Tuesday, December 1, 2009

From Camel Blankets to the Milky Way

No, not the candy bar. The actual Milky Way.

THE STUFF YOU SEE IN MOVIES
My friend Krista and I went to the desert on Sunday. We left at 9 in the morning, picked up by our guide (Yafya) and driver (Ramdan), two Berber guys wearing great swathy turbans. They took a while to warm up to us. I think it was mostly becasue they didn't really believe that we understood Arabic, which they both (thankfully) spoke. Yafya actually spoke better French than Arabic -- so he talked to Kirsta. And Ramdan, a tiny, tough, mustachioed, early-forties, spoke Darija with a strange southern accent that took me a while to get used to, but once I did, well...he didn't shut up.

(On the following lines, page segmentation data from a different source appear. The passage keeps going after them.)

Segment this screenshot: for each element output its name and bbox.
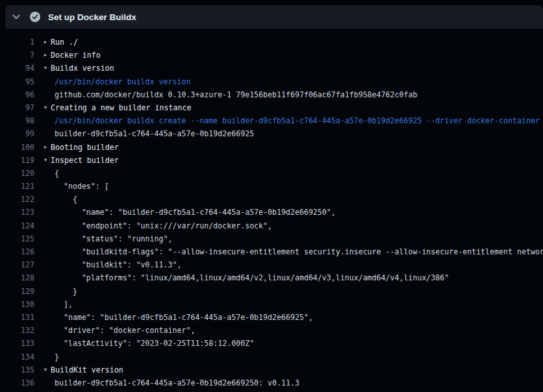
log-line: 122 { xyxy=(0,193,543,206)
log-text: "status": "running", xyxy=(55,232,172,245)
line-number[interactable]: 121 xyxy=(0,180,34,193)
log-line: 130 ], xyxy=(0,298,543,311)
group-title: BuildKit version xyxy=(51,363,123,376)
line-number[interactable]: 97 xyxy=(0,101,34,114)
log-text: "lastActivity": "2023-02-25T11:58:12.000… xyxy=(55,337,254,350)
line-number[interactable]: 96 xyxy=(0,88,34,101)
line-number[interactable]: 131 xyxy=(0,311,34,324)
log-line: 131 "name": "builder-d9cfb5a1-c764-445a-… xyxy=(0,311,543,324)
triangle-collapsed-icon[interactable]: ▶ xyxy=(42,49,49,62)
line-number[interactable]: 128 xyxy=(0,271,34,284)
group-title: Creating a new builder instance xyxy=(51,101,191,114)
log-line: 134} xyxy=(0,350,543,363)
log-line: 132 "driver": "docker-container", xyxy=(0,324,543,337)
line-number[interactable]: 120 xyxy=(0,167,34,180)
log-line: 133 "lastActivity": "2023-02-25T11:58:12… xyxy=(0,337,543,350)
line-number[interactable]: 127 xyxy=(0,258,34,271)
log-line[interactable]: 1▶Run ./ xyxy=(0,36,543,49)
triangle-expanded-icon[interactable]: ▼ xyxy=(42,62,49,75)
line-number[interactable]: 7 xyxy=(0,49,34,62)
group-title: Inspect builder xyxy=(51,154,119,167)
line-number[interactable]: 132 xyxy=(0,324,34,337)
log-text: "nodes": [ xyxy=(55,180,109,193)
log-text: builder-d9cfb5a1-c764-445a-a57e-0b19d2e6… xyxy=(55,127,254,140)
line-number[interactable]: 129 xyxy=(0,285,34,298)
log-text: { xyxy=(55,167,59,180)
triangle-expanded-icon[interactable]: ▼ xyxy=(42,101,49,114)
log-text: "endpoint": "unix:///var/run/docker.sock… xyxy=(55,219,272,232)
log-line[interactable]: 97▼Creating a new builder instance xyxy=(0,101,543,114)
line-number[interactable]: 134 xyxy=(0,350,34,363)
log-line: 127 "buildkit": "v0.11.3", xyxy=(0,258,543,271)
log-text: github.com/docker/buildx 0.10.3+azure-1 … xyxy=(55,88,417,101)
log-text: "name": "builder-d9cfb5a1-c764-445a-a57e… xyxy=(55,206,336,219)
log-line: 99builder-d9cfb5a1-c764-445a-a57e-0b19d2… xyxy=(0,127,543,140)
log-text: "buildkit": "v0.11.3", xyxy=(55,258,181,271)
triangle-expanded-icon[interactable]: ▼ xyxy=(42,363,49,376)
group-title: Buildx version xyxy=(51,62,114,75)
log-text: } xyxy=(55,285,77,298)
log-line: 95/usr/bin/docker buildx version xyxy=(0,75,543,88)
triangle-collapsed-icon[interactable]: ▶ xyxy=(42,141,49,154)
log-line: 126 "buildkitd-flags": "--allow-insecure… xyxy=(0,245,543,258)
group-title: Run ./ xyxy=(51,36,78,49)
log-line[interactable]: 135▼BuildKit version xyxy=(0,363,543,376)
check-circle-icon xyxy=(30,12,40,22)
line-number[interactable]: 94 xyxy=(0,62,34,75)
log-text: /usr/bin/docker buildx create --name bui… xyxy=(55,114,540,127)
log-line[interactable]: 100▶Booting builder xyxy=(0,141,543,154)
log-text: ], xyxy=(55,298,73,311)
log-line: 120{ xyxy=(0,167,543,180)
log-line: 129 } xyxy=(0,285,543,298)
line-number[interactable]: 98 xyxy=(0,114,34,127)
log-line: 125 "status": "running", xyxy=(0,232,543,245)
log-line: 123 "name": "builder-d9cfb5a1-c764-445a-… xyxy=(0,206,543,219)
line-number[interactable]: 124 xyxy=(0,219,34,232)
log-text: "driver": "docker-container", xyxy=(55,324,195,337)
chevron-down-icon[interactable] xyxy=(9,10,23,24)
triangle-expanded-icon[interactable]: ▼ xyxy=(42,154,49,167)
line-number[interactable]: 136 xyxy=(0,376,34,389)
line-number[interactable]: 122 xyxy=(0,193,34,206)
log-text: { xyxy=(55,193,77,206)
line-number[interactable]: 95 xyxy=(0,75,34,88)
step-header[interactable]: Set up Docker Buildx xyxy=(5,5,543,29)
log-line: 121 "nodes": [ xyxy=(0,180,543,193)
log-line[interactable]: 94▼Buildx version xyxy=(0,62,543,75)
line-number[interactable]: 100 xyxy=(0,141,34,154)
log-text: "platforms": "linux/amd64,linux/amd64/v2… xyxy=(55,271,449,284)
group-title: Booting builder xyxy=(51,141,119,154)
log-text: builder-d9cfb5a1-c764-445a-a57e-0b19d2e6… xyxy=(55,376,299,389)
log-line[interactable]: 119▼Inspect builder xyxy=(0,154,543,167)
log-text: "name": "builder-d9cfb5a1-c764-445a-a57e… xyxy=(55,311,313,324)
log-line: 136builder-d9cfb5a1-c764-445a-a57e-0b19d… xyxy=(0,376,543,389)
line-number[interactable]: 99 xyxy=(0,127,34,140)
line-number[interactable]: 126 xyxy=(0,245,34,258)
log-line: 96github.com/docker/buildx 0.10.3+azure-… xyxy=(0,88,543,101)
log-text: /usr/bin/docker buildx version xyxy=(55,75,190,88)
line-number[interactable]: 123 xyxy=(0,206,34,219)
log-line[interactable]: 7▶Docker info xyxy=(0,49,543,62)
triangle-collapsed-icon[interactable]: ▶ xyxy=(42,36,49,49)
line-number[interactable]: 133 xyxy=(0,337,34,350)
group-title: Docker info xyxy=(51,49,101,62)
line-number[interactable]: 1 xyxy=(0,36,34,49)
line-number[interactable]: 130 xyxy=(0,298,34,311)
step-title: Set up Docker Buildx xyxy=(48,12,136,22)
line-number[interactable]: 125 xyxy=(0,232,34,245)
line-number[interactable]: 119 xyxy=(0,154,34,167)
log-text: } xyxy=(55,350,59,363)
log-area: 1▶Run ./7▶Docker info94▼Buildx version95… xyxy=(0,29,543,392)
line-number[interactable]: 135 xyxy=(0,363,34,376)
log-line: 98/usr/bin/docker buildx create --name b… xyxy=(0,114,543,127)
log-text: "buildkitd-flags": "--allow-insecure-ent… xyxy=(55,245,543,258)
log-line: 128 "platforms": "linux/amd64,linux/amd6… xyxy=(0,271,543,284)
log-line: 124 "endpoint": "unix:///var/run/docker.… xyxy=(0,219,543,232)
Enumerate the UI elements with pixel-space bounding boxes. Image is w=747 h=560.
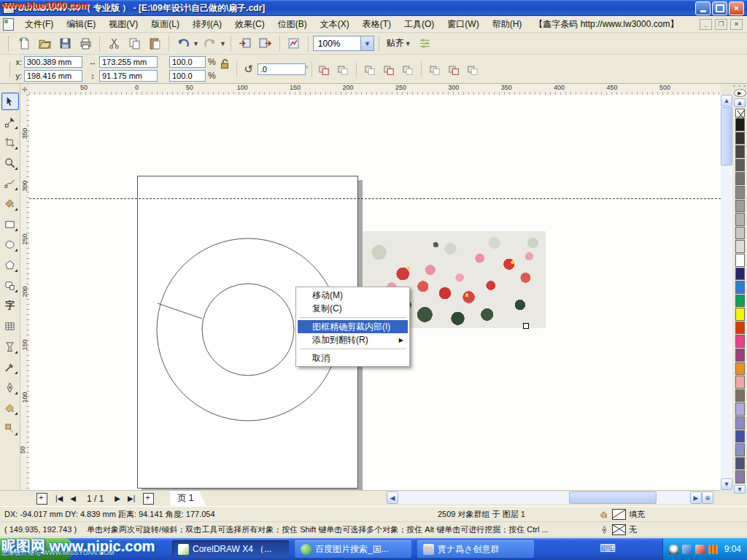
menu-item-6[interactable]: 位图(B) bbox=[271, 17, 314, 31]
color-swatch-26[interactable] bbox=[735, 470, 745, 483]
open-icon[interactable] bbox=[35, 34, 54, 53]
combine-icon[interactable] bbox=[361, 61, 379, 78]
y-position-field[interactable]: 198.416 mm bbox=[24, 70, 82, 82]
menu-item-7[interactable]: 文本(X) bbox=[314, 17, 356, 31]
save-icon[interactable] bbox=[55, 34, 74, 53]
eyedropper-tool[interactable] bbox=[1, 358, 19, 376]
color-swatch-18[interactable] bbox=[735, 362, 745, 376]
menu-item-2[interactable]: 视图(V) bbox=[102, 17, 144, 31]
scale-v-field[interactable]: 100.0 bbox=[169, 70, 206, 82]
ellipse-tool[interactable] bbox=[1, 236, 19, 253]
text-tool[interactable]: 字 bbox=[1, 297, 19, 314]
color-swatch-1[interactable] bbox=[735, 132, 745, 145]
menu-item-11[interactable]: 帮助(H) bbox=[486, 17, 529, 31]
no-color-swatch[interactable] bbox=[735, 109, 745, 117]
fill-tool[interactable] bbox=[1, 399, 19, 416]
color-swatch-21[interactable] bbox=[735, 402, 745, 416]
menu-item-4[interactable]: 排列(A) bbox=[186, 17, 228, 31]
color-swatch-7[interactable] bbox=[735, 213, 745, 226]
basic-shapes-tool[interactable] bbox=[1, 276, 19, 294]
input-tray-icon[interactable] bbox=[695, 545, 705, 554]
scroll-left-icon[interactable]: ◀ bbox=[387, 491, 398, 504]
polygon-tool[interactable] bbox=[1, 256, 19, 273]
color-swatch-19[interactable] bbox=[735, 376, 745, 389]
color-swatch-2[interactable] bbox=[735, 145, 745, 158]
color-swatch-6[interactable] bbox=[735, 200, 745, 213]
print-icon[interactable] bbox=[76, 34, 95, 53]
scroll-up-icon[interactable]: ▲ bbox=[721, 95, 732, 106]
restore-button[interactable] bbox=[712, 1, 727, 15]
app-launcher-icon[interactable] bbox=[285, 34, 303, 53]
context-menu-item-4[interactable]: 添加到翻转(R)▶ bbox=[298, 333, 408, 346]
redo-dropdown-icon[interactable]: ▼ bbox=[220, 40, 226, 47]
books-tray-icon[interactable] bbox=[708, 545, 718, 554]
scroll-down-icon[interactable]: ▼ bbox=[721, 478, 732, 490]
context-menu-item-1[interactable]: 复制(C) bbox=[298, 302, 408, 315]
zoom-combo-arrow-icon[interactable]: ▼ bbox=[360, 36, 374, 50]
object-height-field[interactable]: 91.175 mm bbox=[99, 70, 158, 82]
toolbar-grip[interactable] bbox=[8, 36, 11, 51]
palette-scroll-up-icon[interactable]: ▲ bbox=[734, 98, 746, 107]
color-swatch-23[interactable] bbox=[735, 430, 745, 443]
context-menu-item-6[interactable]: 取消 bbox=[298, 351, 408, 365]
color-swatch-16[interactable] bbox=[735, 335, 745, 348]
menu-item-5[interactable]: 效果(C) bbox=[228, 17, 271, 31]
next-page-icon[interactable]: ▶ bbox=[111, 494, 124, 502]
page-tab[interactable]: 页 1 bbox=[170, 491, 206, 507]
cut-icon[interactable] bbox=[104, 34, 123, 53]
horizontal-scrollbar[interactable]: ◀ ▶ ⊕ bbox=[387, 491, 713, 504]
taskbar-button-2[interactable]: 寳ナ爲さ创意群 bbox=[417, 540, 534, 558]
to-front-icon[interactable] bbox=[426, 61, 444, 78]
close-button[interactable]: × bbox=[729, 1, 744, 15]
paste-icon[interactable] bbox=[145, 34, 164, 53]
interactive-fill-tool[interactable] bbox=[1, 419, 19, 437]
mirror-horizontal-icon[interactable] bbox=[315, 61, 333, 78]
new-icon[interactable] bbox=[15, 34, 34, 53]
undo-icon[interactable] bbox=[174, 34, 193, 53]
outline-color-swatch[interactable] bbox=[612, 524, 626, 535]
scroll-right-icon[interactable]: ▶ bbox=[690, 491, 702, 504]
vertical-scrollbar[interactable]: ▲ ▼ bbox=[721, 95, 732, 490]
context-menu-item-3[interactable]: 图框精确剪裁内部(I) bbox=[298, 320, 408, 333]
object-width-field[interactable]: 173.255 mm bbox=[99, 56, 158, 68]
last-page-icon[interactable]: ▶| bbox=[124, 494, 139, 502]
scale-h-field[interactable]: 100.0 bbox=[169, 56, 206, 68]
zoom-level-combo[interactable]: 100% ▼ bbox=[313, 36, 374, 51]
shape-tool[interactable] bbox=[1, 113, 19, 131]
mdi-minimize-button[interactable]: _ bbox=[700, 19, 712, 30]
qq-tray-icon[interactable] bbox=[669, 545, 678, 554]
navigator-icon[interactable]: ⊕ bbox=[702, 491, 713, 504]
mirror-vertical-icon[interactable] bbox=[334, 61, 352, 78]
selection-handle[interactable] bbox=[523, 323, 529, 329]
export-icon[interactable] bbox=[256, 34, 275, 53]
lock-ratio-icon[interactable] bbox=[216, 55, 233, 73]
menu-item-10[interactable]: 窗口(W) bbox=[441, 17, 485, 31]
snap-dropdown[interactable]: 贴齐 ▼ bbox=[384, 36, 414, 51]
color-swatch-11[interactable] bbox=[735, 268, 745, 281]
crop-tool[interactable] bbox=[1, 133, 19, 151]
table-tool[interactable] bbox=[1, 317, 19, 335]
to-back-icon[interactable] bbox=[445, 61, 462, 78]
x-position-field[interactable]: 300.389 mm bbox=[24, 56, 82, 68]
fill-color-swatch[interactable] bbox=[612, 509, 626, 520]
taskbar-button-0[interactable]: CorelDRAW X4 （... bbox=[172, 540, 289, 558]
smart-fill-tool[interactable] bbox=[1, 195, 19, 212]
color-swatch-3[interactable] bbox=[735, 159, 745, 172]
rotation-angle-field[interactable]: .0 bbox=[258, 63, 306, 75]
color-swatch-13[interactable] bbox=[735, 295, 745, 308]
mdi-close-button[interactable]: × bbox=[730, 19, 743, 30]
network-tray-icon[interactable] bbox=[682, 545, 692, 554]
color-swatch-4[interactable] bbox=[735, 172, 745, 185]
blend-tool[interactable] bbox=[1, 338, 19, 355]
add-page-icon[interactable] bbox=[36, 493, 47, 505]
menu-item-3[interactable]: 版面(L) bbox=[144, 17, 186, 31]
color-swatch-12[interactable] bbox=[735, 281, 745, 294]
horizontal-scroll-thumb[interactable] bbox=[569, 491, 657, 504]
color-swatch-24[interactable] bbox=[735, 443, 745, 456]
import-icon[interactable] bbox=[236, 34, 255, 53]
rectangle-tool[interactable] bbox=[1, 215, 19, 233]
first-page-icon[interactable]: |◀ bbox=[52, 494, 66, 502]
context-menu-item-0[interactable]: 移动(M) bbox=[298, 289, 408, 302]
ungroup-icon[interactable] bbox=[399, 61, 417, 78]
color-swatch-9[interactable] bbox=[735, 240, 745, 253]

We drove from Ouarzazate through through Zagora (it was a souk day -- safety pins: 1 dirham), up to Jebel Zagora to see the exceptional view of the great Draa River which stands as a testament to the great Draa valley in all its fecundity as well as the great unfinished hotel which stands as a testament to the great Arab bureaucracy. The Kasbahs (old fortresses) out there are all used by the Hollywood industry to film things like Star Wars and Gladiator, so all in all, the views were pretty, well, great. The

SOOO MUCH BERBER WHISKY
When we got there we had tea. And more tea. And then went for a camel ride. And then drank more tea. And then we ran up the dunes -- because they were there. And then drank more tea. And then it got dark. After dark there was nothing to do. So we ate dinner. And then drank more tea. And then Ramdan told us jokes in Arabic. Some of them were long, some were short, but jokes in Arabic don't work exactly the same way as they do in English. When a question is posed, you are actually supposed to suggest an answer. Also, sometimes they're more like long stories than jokes.

CAR CAMPING
I had to pee like the devil from all of that Berber Whiskey. As it turned out, we had only made it to the "bab" (door) to the Sahara, we were sleeping next to our jeep in a tent which had a gas burner already set up for us, and there was a tent full of turkish toilets for our use, and, get this: running water. This was car camping at its best, but I didn't mind.

NUJUM ("stars")
That night we sat on the dunes and stared at the stars. I learned some of the names of the constallations...but they were in Arabic, or maybe Berber, so I don't remember any of them. The sky was smudged with other galaxies, some looking like clouds, others like fireworks. Moonrise and moonset were dramatic. For such a sliver, it cast what I saw as a silver lining across the desert. And of course, we gaped at the Milky Way.

We left at 6:30 the next morning. We got back to Ouarzazate with enough time to RUN to the Kasbah and, yes, buy a blanket from Hassan. Alhumdullilah. He wanted us to stay for some Berber Whiskey, but we had to run back (I appropriated another taxi) to barely get on our bus for Marrakesh.